The input layers have 2 groups, the total number of channels is 2 × N assuming that the number of channels, the height and the width are N, H, W respectively, if the effect of channel direction shuffling is to be achieved, the channel dimension is firstly split into two dimensions (2, N), then the two dimensions are transposed to form (N,2), then the number of channels is converted into 2 × N again, and finally the spliced features are processed through a multi-resolution module. The main task of the sub-pixel convolution is to extract the low-resolution image features, realize up-sampling by utilizing the mode of rearranging the feature pixels and further obtain the high-resolution image. The architecture of the sub-pixel convolution is shown in fig. 7. The method comprises the steps of taking a low-resolution image as input, obtaining a white feature map with r2 channels in the map through two convolution layers with the step length of 1, carrying out color distinguishing on each channel of the white feature map, and spreading the white feature map through a sub-pixel convolution layer to obtain a high-resolution image, so that upsampling in a MultiResU _ Net process can be realized. When the upsampling multiple is 2 times, r is equal to 2, and the implementation of the sub-pixel convolution in fig. 7 is shown in fig. 8. When the size of the feature map is 4 × 4 and the number of channels is equal to r2(r ═ 2), an 8 × 8 feature map can be obtained by sub-pixel convolution. Because the sub-pixel convolution can recover the detailed information in the network and the processing process does not need any parameter, the implementation method adopts the sub-pixel convolution to realize the up-sampling in the MultiResU _ Net, and can better process the voice characteristic diagram.

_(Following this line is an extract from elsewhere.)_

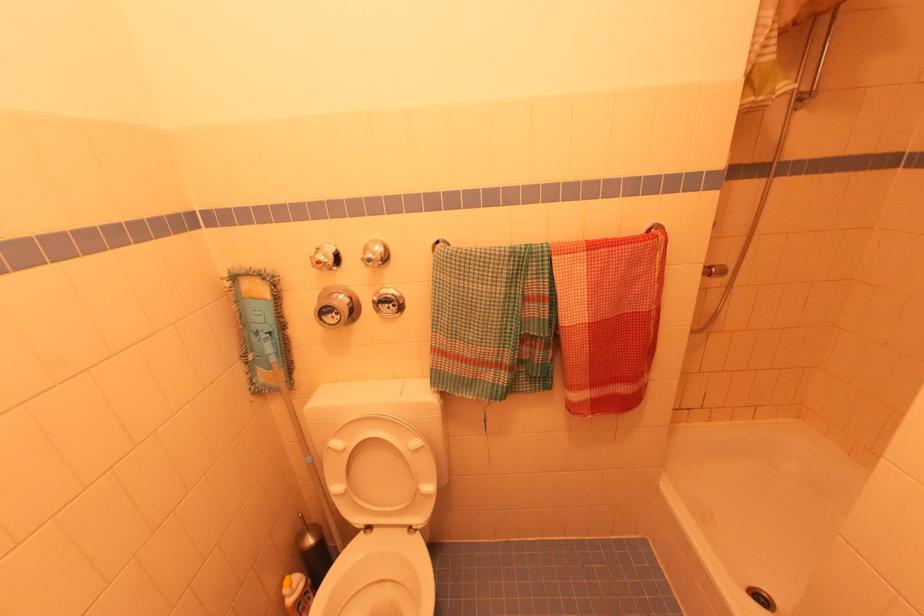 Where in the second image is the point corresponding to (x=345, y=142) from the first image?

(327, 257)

Experimental data processing and analysis:
selection and setting of network parameters
The MultiResU _ Net network parameters in the experiment are shown in figure 9. The MultiResU _ Net training process uses a minimum batch size of 64; the Adam algorithm is selected to optimize the training process of the network, the initial learning rate is 1 x 10 < -4 >, the iteration number is set to be 100, and MSE is selected based on the loss function of the MultiResU _ Net speech enhancement model.
The pure speech of the implementation method is selected from a LibriSpeech ASR corpus, and the LibriSpeech ASR corpus is a reading English speaking corpus of 16kHz for about 1000 hours. The implementation method selects 150 pure voices in the library of the LibriSpeech ASR, the average duration is about 8s, 105 voices are used as a training set, and 45 voices are used as a test set. Noise selects NoiseX-92 noise library, which contains 15 kinds of noise, the implementation method selects 10 kinds of noise in the noise library as noise signals, namely babble, buccaneer1, buccaneer2, destroyerengine, destroyero, f16, factory, hfchannel, ping and white, the noise signals are down-sampled to 16kHz and mixed with pure voice according to signal-to-noise ratios of-5 dB, 0dB, 5dB and 10dB to form noisy voice signals under different signal-to-noise ratios, and at the moment, the training set of the noisy voice has 4200(105 × 10 × 4 ═ 4200) voice; to study the generalization performance of the model, the noise under test was randomly selected from 10 of the Nonspeech-100, mixed with clean speech still at SNR-5 dB, 0dB, 5dB, and 10dB to form a test set of noisy speech, where the test set had a total of 1800(45 × 10 × 4 ═ 1800) speech bars.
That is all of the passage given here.